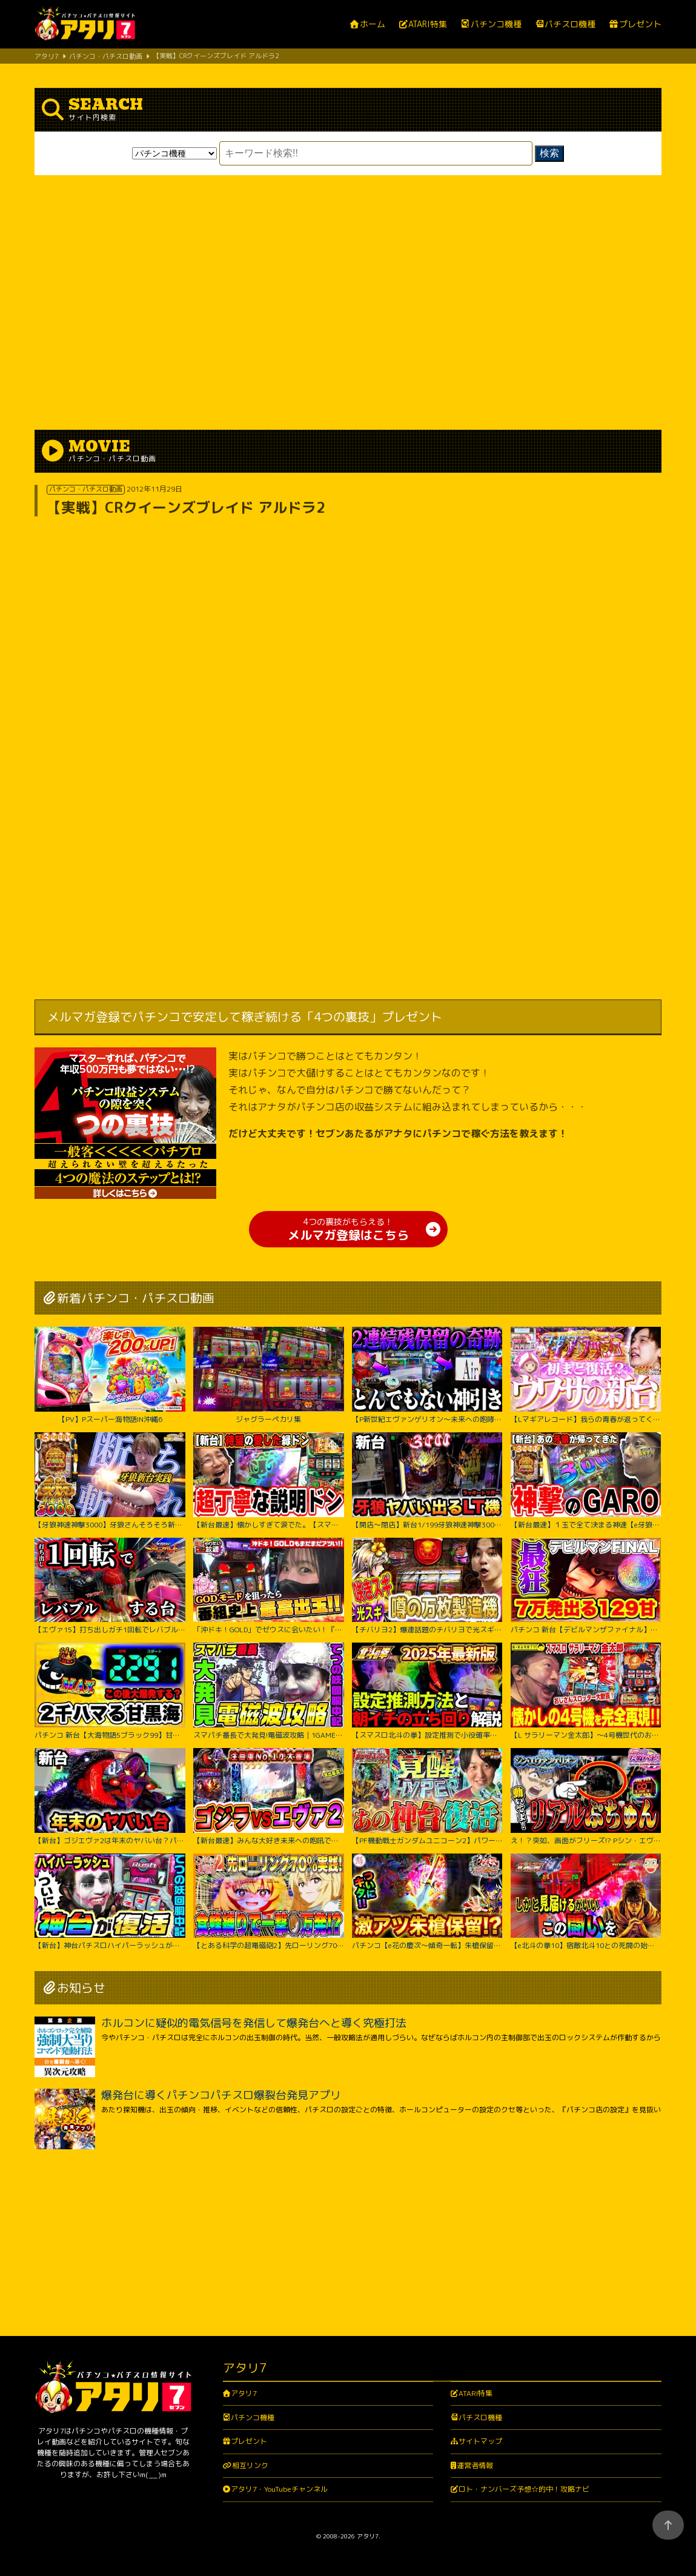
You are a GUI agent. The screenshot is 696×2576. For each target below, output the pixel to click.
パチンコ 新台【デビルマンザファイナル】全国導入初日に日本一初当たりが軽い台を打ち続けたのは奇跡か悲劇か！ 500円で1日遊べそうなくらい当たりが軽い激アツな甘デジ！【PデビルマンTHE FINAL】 (586, 1586)
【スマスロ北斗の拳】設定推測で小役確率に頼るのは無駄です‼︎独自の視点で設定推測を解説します (427, 1691)
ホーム (372, 24)
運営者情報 (475, 2465)
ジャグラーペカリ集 (268, 1375)
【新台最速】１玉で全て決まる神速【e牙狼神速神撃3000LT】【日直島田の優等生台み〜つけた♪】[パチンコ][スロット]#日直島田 (586, 1480)
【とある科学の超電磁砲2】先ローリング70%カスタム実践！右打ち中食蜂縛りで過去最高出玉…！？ (268, 1902)
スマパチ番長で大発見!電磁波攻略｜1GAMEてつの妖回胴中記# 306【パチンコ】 (268, 1691)
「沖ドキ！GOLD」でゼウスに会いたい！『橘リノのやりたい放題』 (268, 1586)
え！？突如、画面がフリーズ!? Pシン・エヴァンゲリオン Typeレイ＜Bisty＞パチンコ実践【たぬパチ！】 (586, 1796)
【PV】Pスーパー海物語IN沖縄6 (110, 1375)
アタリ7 (244, 2393)
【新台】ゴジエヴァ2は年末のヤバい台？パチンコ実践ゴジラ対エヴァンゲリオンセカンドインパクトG (110, 1796)
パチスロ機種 (570, 24)
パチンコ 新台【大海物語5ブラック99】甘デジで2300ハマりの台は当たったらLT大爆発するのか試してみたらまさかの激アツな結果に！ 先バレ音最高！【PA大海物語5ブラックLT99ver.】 (110, 1691)
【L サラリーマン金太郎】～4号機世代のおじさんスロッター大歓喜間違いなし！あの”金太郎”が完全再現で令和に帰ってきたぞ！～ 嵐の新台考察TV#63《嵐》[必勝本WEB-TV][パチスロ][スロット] (586, 1691)
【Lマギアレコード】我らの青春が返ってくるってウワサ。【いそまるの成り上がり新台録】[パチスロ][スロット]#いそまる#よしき (586, 1375)
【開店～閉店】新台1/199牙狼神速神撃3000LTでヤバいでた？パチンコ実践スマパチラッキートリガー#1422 (427, 1480)
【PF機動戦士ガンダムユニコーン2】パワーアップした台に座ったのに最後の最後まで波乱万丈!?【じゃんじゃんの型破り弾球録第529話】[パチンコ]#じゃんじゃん (427, 1796)
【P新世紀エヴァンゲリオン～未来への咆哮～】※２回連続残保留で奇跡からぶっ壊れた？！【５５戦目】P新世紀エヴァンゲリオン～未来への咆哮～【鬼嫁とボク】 (427, 1375)
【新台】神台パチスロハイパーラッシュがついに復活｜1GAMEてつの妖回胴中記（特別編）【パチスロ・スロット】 (110, 1902)
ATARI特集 (427, 24)
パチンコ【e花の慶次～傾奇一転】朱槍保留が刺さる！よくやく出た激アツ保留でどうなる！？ (427, 1902)
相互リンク (250, 2465)
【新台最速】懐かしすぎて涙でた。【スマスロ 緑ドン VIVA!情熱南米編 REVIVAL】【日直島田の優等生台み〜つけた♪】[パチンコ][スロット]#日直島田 (268, 1480)
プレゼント (640, 24)
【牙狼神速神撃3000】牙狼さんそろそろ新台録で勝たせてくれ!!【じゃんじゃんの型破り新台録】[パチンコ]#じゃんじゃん (110, 1480)
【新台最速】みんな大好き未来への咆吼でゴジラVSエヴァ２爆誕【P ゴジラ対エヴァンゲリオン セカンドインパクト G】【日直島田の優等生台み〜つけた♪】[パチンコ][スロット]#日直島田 (268, 1796)
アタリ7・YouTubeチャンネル (279, 2489)
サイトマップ (480, 2441)
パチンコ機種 (496, 24)
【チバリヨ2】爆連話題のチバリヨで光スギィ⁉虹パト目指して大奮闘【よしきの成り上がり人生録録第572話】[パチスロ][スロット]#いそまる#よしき (427, 1586)
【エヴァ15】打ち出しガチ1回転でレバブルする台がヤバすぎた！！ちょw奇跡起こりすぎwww (110, 1586)
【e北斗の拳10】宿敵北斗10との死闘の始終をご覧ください (586, 1902)
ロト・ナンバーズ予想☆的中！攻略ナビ (524, 2489)
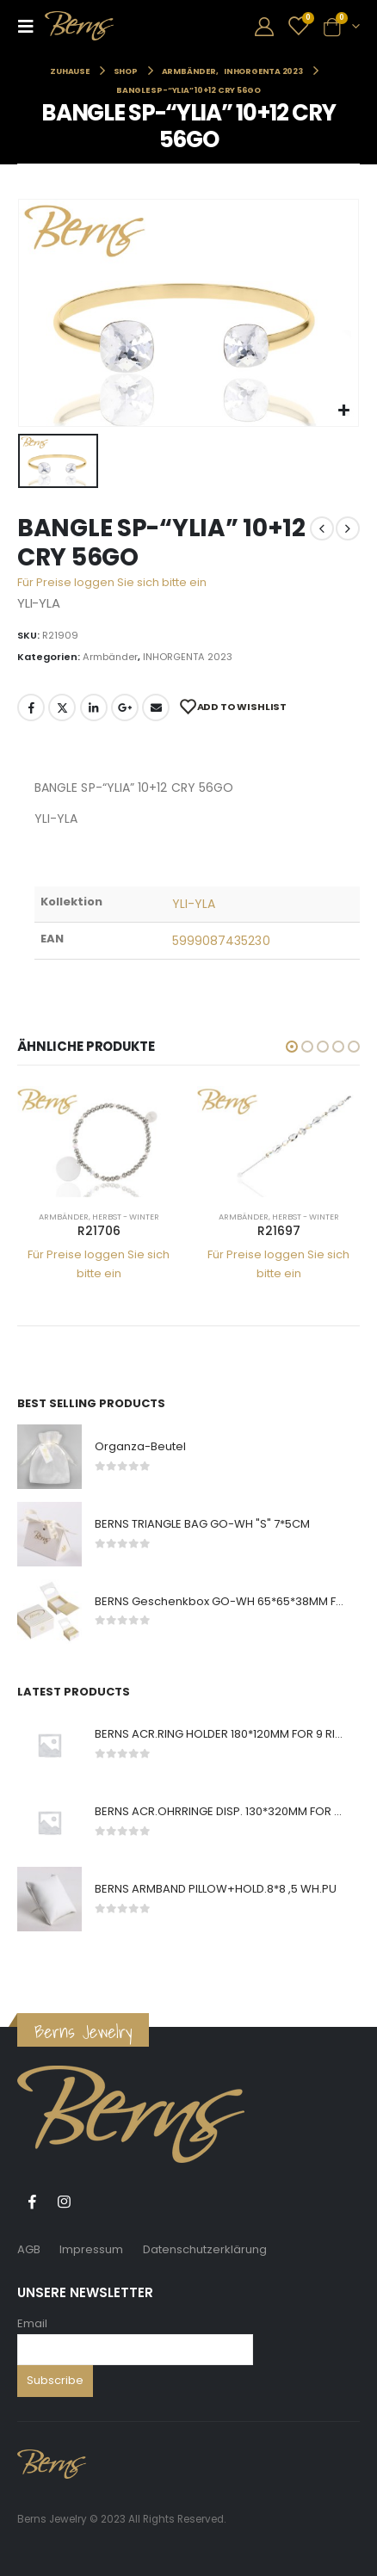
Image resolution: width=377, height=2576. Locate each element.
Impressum (91, 2249)
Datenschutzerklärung (205, 2249)
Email (32, 2323)
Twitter (62, 707)
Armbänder (110, 657)
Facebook (31, 707)
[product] (98, 1142)
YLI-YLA (194, 903)
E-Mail (156, 707)
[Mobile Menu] (31, 25)
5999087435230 (221, 940)
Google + (125, 707)
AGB (28, 2249)
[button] (292, 1046)
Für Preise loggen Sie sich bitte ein (112, 582)
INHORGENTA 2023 (187, 657)
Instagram (64, 2202)
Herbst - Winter (125, 1216)
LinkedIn (94, 707)
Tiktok (95, 2202)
- - - - -
_What is needed:_
Copy out all the data without changing anything, and drop the pictures.

_Written response:_
You are a GUI agent. The screenshot is 696×2576. For each target below, output the pixel to click.
パチンコ 新台【デビルマンザファイナル】全国導入初日に日本一初当たりが軽い台を打ち続けたのは奇跡か悲劇か！ 500円で1日遊べそうなくらい当たりが軽い激アツな甘デジ！【PデビルマンTHE FINAL】 (586, 1586)
【スマスロ北斗の拳】設定推測で小役確率に頼るのは無駄です‼︎独自の視点で設定推測を解説します (427, 1691)
ホーム (372, 24)
運営者情報 (475, 2465)
ジャグラーペカリ集 (268, 1375)
【新台最速】１玉で全て決まる神速【e牙狼神速神撃3000LT】【日直島田の優等生台み〜つけた♪】[パチンコ][スロット]#日直島田 (586, 1480)
【とある科学の超電磁砲2】先ローリング70%カスタム実践！右打ち中食蜂縛りで過去最高出玉…！？ (268, 1902)
スマパチ番長で大発見!電磁波攻略｜1GAMEてつの妖回胴中記# 306【パチンコ】 (268, 1691)
「沖ドキ！GOLD」でゼウスに会いたい！『橘リノのやりたい放題』 (268, 1586)
え！？突如、画面がフリーズ!? Pシン・エヴァンゲリオン Typeレイ＜Bisty＞パチンコ実践【たぬパチ！】 (586, 1796)
【PV】Pスーパー海物語IN沖縄6 (110, 1375)
アタリ7 (244, 2393)
【新台】ゴジエヴァ2は年末のヤバい台？パチンコ実践ゴジラ対エヴァンゲリオンセカンドインパクトG (110, 1796)
パチスロ機種 (570, 24)
パチンコ 新台【大海物語5ブラック99】甘デジで2300ハマりの台は当たったらLT大爆発するのか試してみたらまさかの激アツな結果に！ 先バレ音最高！【PA大海物語5ブラックLT99ver.】 (110, 1691)
【L サラリーマン金太郎】～4号機世代のおじさんスロッター大歓喜間違いなし！あの”金太郎”が完全再現で令和に帰ってきたぞ！～ 嵐の新台考察TV#63《嵐》[必勝本WEB-TV][パチスロ][スロット] (586, 1691)
【Lマギアレコード】我らの青春が返ってくるってウワサ。【いそまるの成り上がり新台録】[パチスロ][スロット]#いそまる#よしき (586, 1375)
【開店～閉店】新台1/199牙狼神速神撃3000LTでヤバいでた？パチンコ実践スマパチラッキートリガー#1422 (427, 1480)
【PF機動戦士ガンダムユニコーン2】パワーアップした台に座ったのに最後の最後まで波乱万丈!?【じゃんじゃんの型破り弾球録第529話】[パチンコ]#じゃんじゃん (427, 1796)
【P新世紀エヴァンゲリオン～未来への咆哮～】※２回連続残保留で奇跡からぶっ壊れた？！【５５戦目】P新世紀エヴァンゲリオン～未来への咆哮～【鬼嫁とボク】 (427, 1375)
【新台】神台パチスロハイパーラッシュがついに復活｜1GAMEてつの妖回胴中記（特別編）【パチスロ・スロット】 (110, 1902)
ATARI特集 (427, 24)
パチンコ【e花の慶次～傾奇一転】朱槍保留が刺さる！よくやく出た激アツ保留でどうなる！？ (427, 1902)
相互リンク (250, 2465)
【新台最速】懐かしすぎて涙でた。【スマスロ 緑ドン VIVA!情熱南米編 REVIVAL】【日直島田の優等生台み〜つけた♪】[パチンコ][スロット]#日直島田 (268, 1480)
プレゼント (640, 24)
【牙狼神速神撃3000】牙狼さんそろそろ新台録で勝たせてくれ!!【じゃんじゃんの型破り新台録】[パチンコ]#じゃんじゃん (110, 1480)
【新台最速】みんな大好き未来への咆吼でゴジラVSエヴァ２爆誕【P ゴジラ対エヴァンゲリオン セカンドインパクト G】【日直島田の優等生台み〜つけた♪】[パチンコ][スロット]#日直島田 (268, 1796)
アタリ7・YouTubeチャンネル (279, 2489)
サイトマップ (480, 2441)
パチンコ機種 (496, 24)
【チバリヨ2】爆連話題のチバリヨで光スギィ⁉虹パト目指して大奮闘【よしきの成り上がり人生録録第572話】[パチスロ][スロット]#いそまる#よしき (427, 1586)
【エヴァ15】打ち出しガチ1回転でレバブルする台がヤバすぎた！！ちょw奇跡起こりすぎwww (110, 1586)
【e北斗の拳10】宿敵北斗10との死闘の始終をご覧ください (586, 1902)
ロト・ナンバーズ予想☆的中！攻略ナビ (524, 2489)
Image resolution: width=377, height=2576. Locate each element.
Impressum (91, 2249)
Datenschutzerklärung (205, 2249)
Email (32, 2323)
Twitter (62, 707)
Armbänder (110, 657)
Facebook (31, 707)
[product] (98, 1142)
YLI-YLA (194, 903)
E-Mail (156, 707)
[Mobile Menu] (31, 25)
5999087435230 (221, 940)
Google + (125, 707)
AGB (28, 2249)
[button] (292, 1046)
Für Preise loggen Sie sich bitte ein (112, 582)
INHORGENTA 2023 (187, 657)
Instagram (64, 2202)
Herbst - Winter (125, 1216)
LinkedIn (94, 707)
Tiktok (95, 2202)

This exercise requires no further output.